** Input data follows **

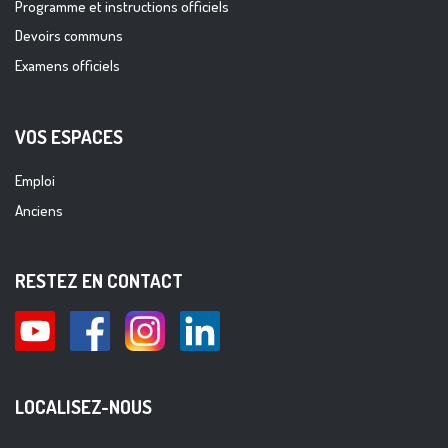
Programme et instructions officiels
Devoirs communs
Examens officiels
VOS ESPACES
Emploi
Anciens
RESTEZ EN CONTACT
LOCALISEZ-NOUS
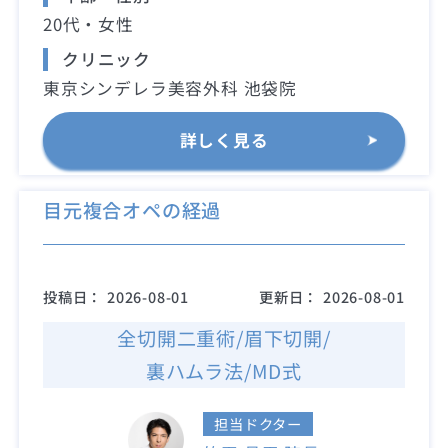
20代・女性
クリニック
東京シンデレラ美容外科 池袋院
詳しく見る
目元複合オペの経過
投稿日：
2026-08-01
更新日：
2026-08-01
全切開二重術/眉下切開/
裏ハムラ法/MD式
担当ドクター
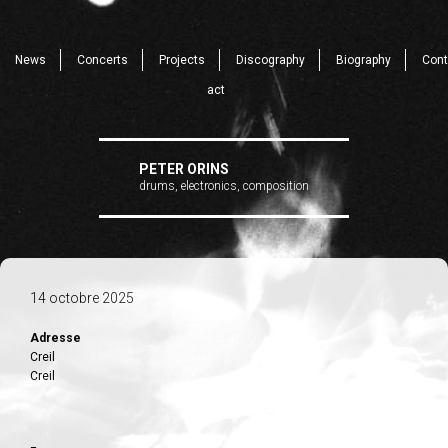
News
Concerts
Projects
Discography
Biography
Cont
act
PETER ORINS
drums, electronics, composition
14 octobre 2025
Adresse
Creil
Creil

** End of Input data **

When you copy the lines above, drop the pictures and keep everything else exact.

Programme et instructions officiels
Devoirs communs
Examens officiels
VOS ESPACES
Emploi
Anciens
RESTEZ EN CONTACT
LOCALISEZ-NOUS
20代・女性
クリニック
東京シンデレラ美容外科 池袋院
詳しく見る
目元複合オペの経過
投稿日：
2026-08-01
更新日：
2026-08-01
全切開二重術/眉下切開/
裏ハムラ法/MD式
担当ドクター
News
Concerts
Projects
Discography
Biography
Cont
act
PETER ORINS
drums, electronics, composition
14 octobre 2025
Adresse
Creil
Creil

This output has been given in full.